Chico contou toda o veredito para o gerente. Ele olhou e logo ligou para um amigo, que imediatamente veio. Após as formalidades, o amigo do gerente disse:
- Senhor Chico. Eu sou engenheiro de minas. Estou fazendo um trabalho de pesquisa para uma mineradora que deseja explorar alguns minerais nesta região. Fiquei trabalhando por muitos dias naquela região. Passei perto de sua casa, estive em vários pastos. Perdi uma caixinha com um tipo diferente de minério. Esse minério é um tipo de cristal. É muito bonito e até parece com diamante. Mandei anunciar o perdido.
Abrindo a caixinha, estavam as quatro pedras e ao lado, uma folha de papel com várias anotações e a assinatura do engenheiro.

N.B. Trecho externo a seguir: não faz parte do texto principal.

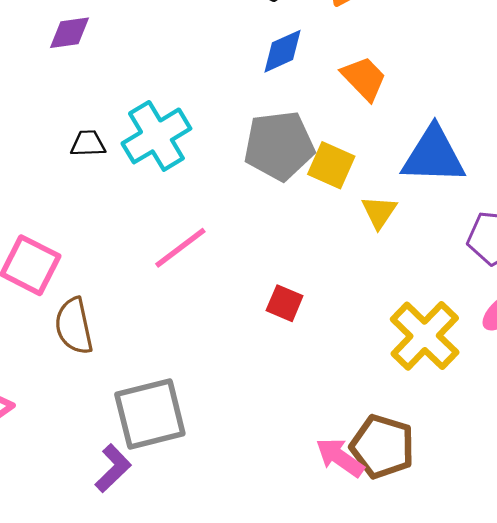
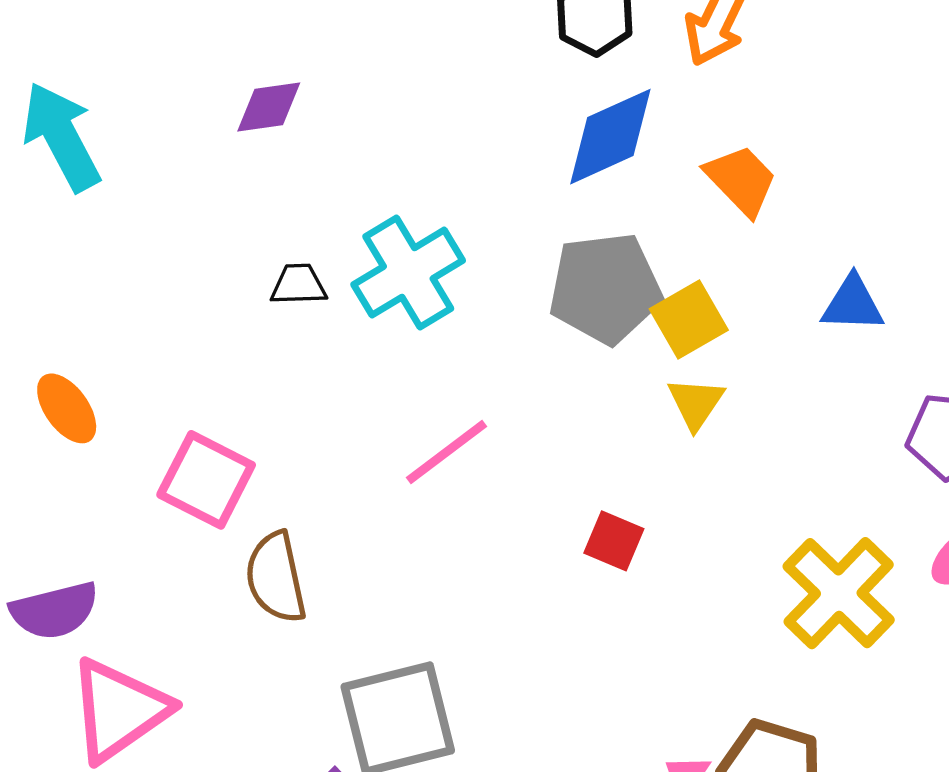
blue diamond: (282, 51) -> (610, 137), size x1.4
blue triangle: (433, 155) -> (853, 304), size x0.6
yellow square: (331, 165) -> (689, 320), turned 36
yellow triangle: (379, 212) -> (696, 403), moved

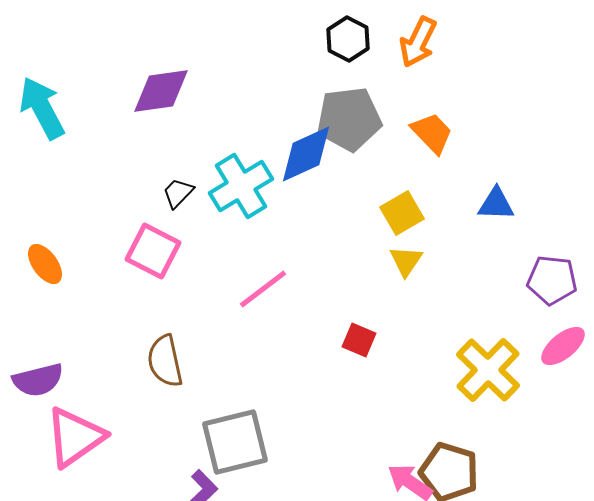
purple diamond: (269, 107) -> (161, 91), size x1.5
blue diamond: (610, 137) -> (306, 154), moved
black trapezoid: (298, 285) -> (178, 193), turned -44
gray pentagon: (605, 288) -> (349, 119), moved
pink square: (206, 480) -> (153, 251), moved

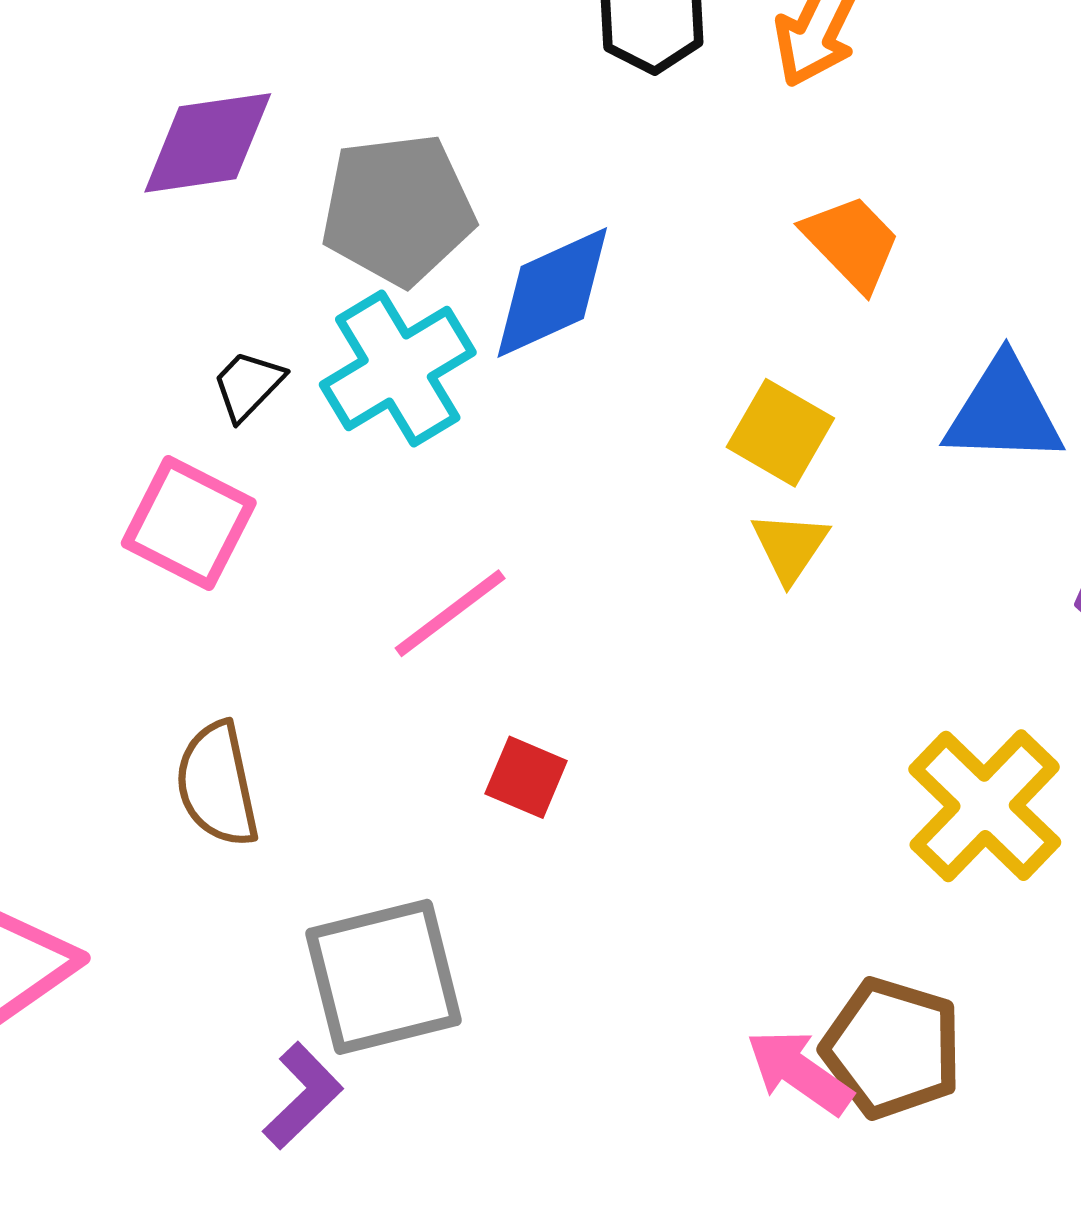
gray pentagon: (349, 119) -> (398, 209), moved
blue triangle: (496, 204) -> (1004, 411), size x1.4
yellow square: (402, 213) -> (780, 433), turned -30
red square: (359, 340) -> (526, 777), moved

Chico entregou a caixinha e ficou um pouco triste, mas cumpriu a honra em ser uma pessoa honesta. A riqueza é dele e somente a ele pertence. Saímos e fomos embora para a roça, pois ainda faltava um pedaço de dia para terminar. Quando íamos aproximando da roça, ouvimos um barulho do motor de um veículo. Era o gerente e o engenheiro que estavam dentro. Eles desceram e disseram:
- Chico, por sua honestidade e seu caráter, viemos trazer um presente para o Senhor, pois o senhor salvou vários anos de pesquisa do banco e da companhia de mineração.
Abrindo o bagageiro, deu de presente para Chico uma cesta de vários alimentos, carnes, queijos, roupas, uma nova enxada e um radinho de pilhas.